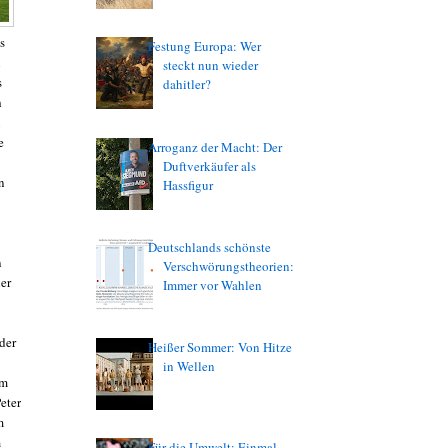
s
Festung Europa: Wer
n
steckt nun wieder
s
dahitler?
h
i
e
Arroganz der Macht: Der
Duftverkäufer als
n
Hassfigur
Deutschlands schönste
n
Verschwörungstheorien:
er
Immer vor Wahlen
 der
Heißer Sommer: Von Hitze
in Wellen
em
eter
m
m
Für die Umwelt: Einmal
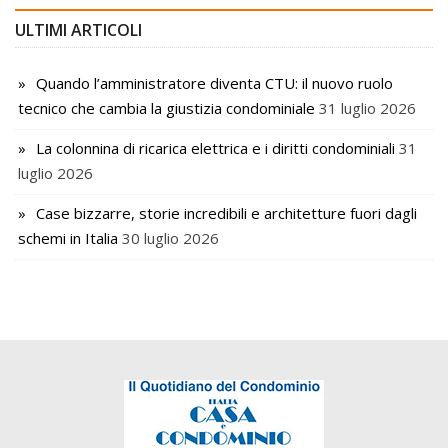
ULTIMI ARTICOLI
Quando l’amministratore diventa CTU: il nuovo ruolo
tecnico che cambia la giustizia condominiale
31 luglio 2026
La colonnina di ricarica elettrica e i diritti condominiali
31
luglio 2026
Case bizzarre, storie incredibili e architetture fuori dagli
schemi in Italia
30 luglio 2026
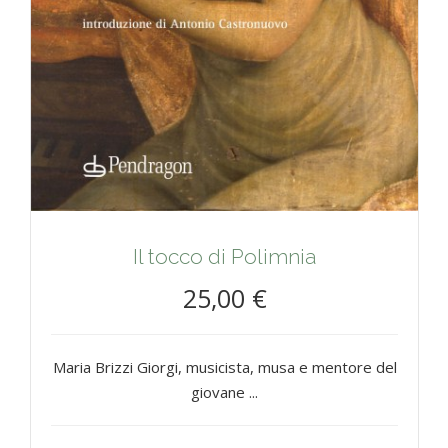
Il tocco di Polimnia
25,00 €
Maria Brizzi Giorgi, musicista, musa e mentore del
giovane ...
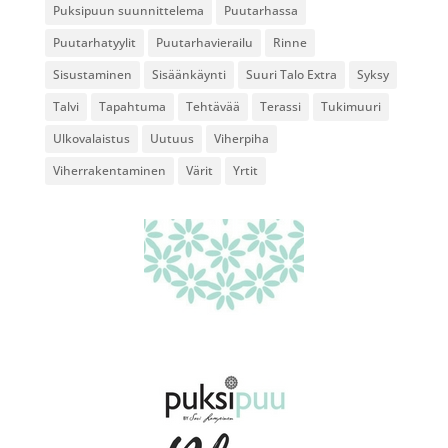
Puksipuun suunnittelema
Puutarhassa
Puutarhatyylit
Puutarhavierailu
Rinne
Sisustaminen
Sisäänkäynti
Suuri Talo Extra
Syksy
Talvi
Tapahtuma
Tehtävää
Terassi
Tukimuuri
Ulkovalaistus
Uutuus
Viherpiha
Viherrakentaminen
Värit
Yrtit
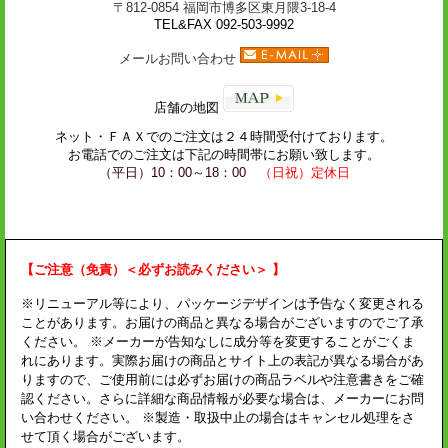
〒812-0854 福岡市博多区東月隈3-18-4
TEL&FAX 092-503-9992
メールお問い合わせ
店舗の地図
ネット・
ＦＡＸ
でのご注文は２４時間受付けております。
お電話でのご注文は下記の時間帯にお願い致します。
（平日）10：00～18：00
（日祝）定休日
【ご注意（免責）＜必ずお読みください＞ 】
※リニューアル等により、パッケージデザインは予告なく変更される
ことがあります。お届けの商品と異なる場合がございますのでご了承
ください。 ※メーカーが告知なしに成分等を変更することがごくま
れにあります。実際お届けの商品とサイト上の表記が異なる場合があ
りますので、ご使用前には必ずお届けの商品ラベルや注意書きをご確
認ください。さらに詳細な商品情報が必要な場合は、メーカーにお問
い合わせください。 ※製造・取扱中止の場合はキャンセル処理をさ
せて頂く場合がございます。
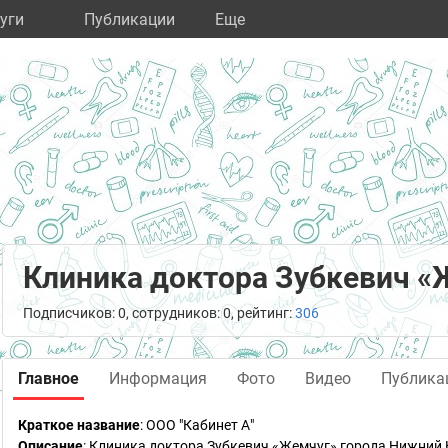
уги
Публикации
Eще
Клиника доктора Зубкевич «
Подписчиков: 0, сотрудников: 0, рейтинг:
306
Главное
Информация
Фото
Видео
Публика
Краткое название
:
ООО "Кабинет А"
Описание
: Клиника доктора Зубкевич «Жемчуг» города Нижний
#####
**TASK ITEM**
Find the line containing "Puutarhassa" and copy it and each line after it through the end of the material, exactly, with no pictures.

**RESPONSE**
Puutarhassa
Puutarhatyylit
Puutarhavierailu
Rinne
Sisustaminen
Sisäänkäynti
Suuri Talo Extra
Syksy
Talvi
Tapahtuma
Tehtävää
Terassi
Tukimuuri
Ulkovalaistus
Uutuus
Viherpiha
Viherrakentaminen
Värit
Yrtit
〒812-0854 福岡市博多区東月隈3-18-4
TEL&FAX 092-503-9992
メールお問い合わせ
店舗の地図
ネット・
ＦＡＸ
でのご注文は２４時間受付けております。
お電話でのご注文は下記の時間帯にお願い致します。
（平日）10：00～18：00
（日祝）定休日
【ご注意（免責）＜必ずお読みください＞ 】
※リニューアル等により、パッケージデザインは予告なく変更される
ことがあります。お届けの商品と異なる場合がございますのでご了承
ください。 ※メーカーが告知なしに成分等を変更することがごくま
れにあります。実際お届けの商品とサイト上の表記が異なる場合があ
りますので、ご使用前には必ずお届けの商品ラベルや注意書きをご確
認ください。さらに詳細な商品情報が必要な場合は、メーカーにお問
い合わせください。 ※製造・取扱中止の場合はキャンセル処理をさ
せて頂く場合がございます。
уги
Публикации
Eще
Клиника доктора Зубкевич «
Подписчиков: 0, сотрудников: 0, рейтинг:
306
Главное
Информация
Фото
Видео
Публика
Краткое название
:
ООО "Кабинет А"
Описание
: Клиника доктора Зубкевич «Жемчуг» города Нижний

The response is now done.